### Saved entries
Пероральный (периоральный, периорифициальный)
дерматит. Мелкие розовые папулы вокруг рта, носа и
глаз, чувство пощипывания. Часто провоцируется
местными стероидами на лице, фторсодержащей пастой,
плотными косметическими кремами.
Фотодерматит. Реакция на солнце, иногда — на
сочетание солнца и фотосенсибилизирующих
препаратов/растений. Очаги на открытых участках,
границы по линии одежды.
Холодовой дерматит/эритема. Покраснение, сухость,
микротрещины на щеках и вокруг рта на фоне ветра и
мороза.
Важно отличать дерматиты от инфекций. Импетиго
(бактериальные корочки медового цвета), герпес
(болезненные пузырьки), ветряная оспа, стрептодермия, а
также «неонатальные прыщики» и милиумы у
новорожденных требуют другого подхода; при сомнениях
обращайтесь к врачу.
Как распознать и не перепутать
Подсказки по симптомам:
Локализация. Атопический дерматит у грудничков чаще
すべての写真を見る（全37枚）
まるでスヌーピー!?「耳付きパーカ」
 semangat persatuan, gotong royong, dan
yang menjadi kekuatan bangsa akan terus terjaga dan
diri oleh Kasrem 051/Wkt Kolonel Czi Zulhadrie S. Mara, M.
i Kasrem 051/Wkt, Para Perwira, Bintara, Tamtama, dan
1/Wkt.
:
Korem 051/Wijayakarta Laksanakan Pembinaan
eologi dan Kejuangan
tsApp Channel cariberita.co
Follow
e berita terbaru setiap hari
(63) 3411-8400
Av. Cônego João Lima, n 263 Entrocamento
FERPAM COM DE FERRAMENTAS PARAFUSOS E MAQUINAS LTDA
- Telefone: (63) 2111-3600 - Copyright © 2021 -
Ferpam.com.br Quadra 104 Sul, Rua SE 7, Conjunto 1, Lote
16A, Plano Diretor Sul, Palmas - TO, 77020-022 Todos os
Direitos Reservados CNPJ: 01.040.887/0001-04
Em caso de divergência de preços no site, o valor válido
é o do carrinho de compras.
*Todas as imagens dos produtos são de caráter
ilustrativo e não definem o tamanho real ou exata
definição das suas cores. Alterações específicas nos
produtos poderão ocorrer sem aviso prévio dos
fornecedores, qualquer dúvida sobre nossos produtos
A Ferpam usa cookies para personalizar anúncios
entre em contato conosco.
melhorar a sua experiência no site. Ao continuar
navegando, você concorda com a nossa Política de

---

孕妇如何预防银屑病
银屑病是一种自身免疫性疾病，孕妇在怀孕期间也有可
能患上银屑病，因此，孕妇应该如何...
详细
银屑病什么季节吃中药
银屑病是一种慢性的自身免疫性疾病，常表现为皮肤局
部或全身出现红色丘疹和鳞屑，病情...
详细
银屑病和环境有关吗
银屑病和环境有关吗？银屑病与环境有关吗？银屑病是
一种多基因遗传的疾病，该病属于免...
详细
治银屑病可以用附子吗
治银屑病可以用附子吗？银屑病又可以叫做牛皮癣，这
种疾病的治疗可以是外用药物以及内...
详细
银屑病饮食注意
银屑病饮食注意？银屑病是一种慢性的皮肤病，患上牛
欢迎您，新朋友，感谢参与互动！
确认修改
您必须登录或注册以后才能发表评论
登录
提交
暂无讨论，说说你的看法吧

...

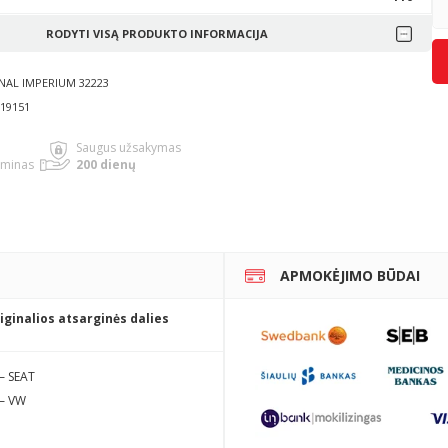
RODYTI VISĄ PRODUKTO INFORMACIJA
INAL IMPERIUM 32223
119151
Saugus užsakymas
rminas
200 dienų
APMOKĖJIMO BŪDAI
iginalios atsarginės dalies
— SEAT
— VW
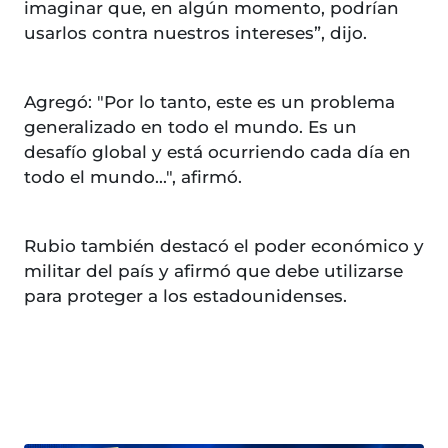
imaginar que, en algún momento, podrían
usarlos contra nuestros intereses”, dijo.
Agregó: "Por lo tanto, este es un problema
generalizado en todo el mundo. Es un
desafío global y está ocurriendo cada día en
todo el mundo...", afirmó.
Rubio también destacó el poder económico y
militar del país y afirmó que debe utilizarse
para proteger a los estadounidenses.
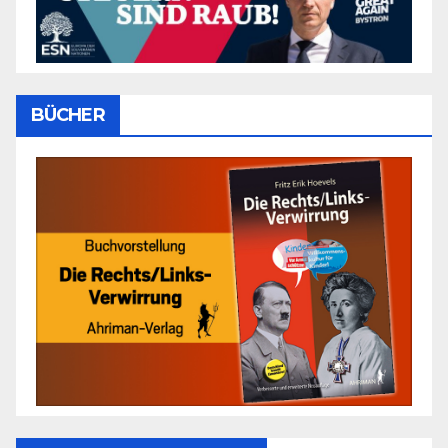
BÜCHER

### Task goal
Output only an exact transcription of the lines above from the one with "银屑病是一种慢性的自身免疫性疾病，常表现为皮肤局" up to and including the one with "暂无讨论，说说你的看法吧".

### Response to this task
银屑病是一种慢性的自身免疫性疾病，常表现为皮肤局
部或全身出现红色丘疹和鳞屑，病情...
详细
银屑病和环境有关吗
银屑病和环境有关吗？银屑病与环境有关吗？银屑病是
一种多基因遗传的疾病，该病属于免...
详细
治银屑病可以用附子吗
治银屑病可以用附子吗？银屑病又可以叫做牛皮癣，这
种疾病的治疗可以是外用药物以及内...
详细
银屑病饮食注意
银屑病饮食注意？银屑病是一种慢性的皮肤病，患上牛
欢迎您，新朋友，感谢参与互动！
确认修改
您必须登录或注册以后才能发表评论
登录
提交
暂无讨论，说说你的看法吧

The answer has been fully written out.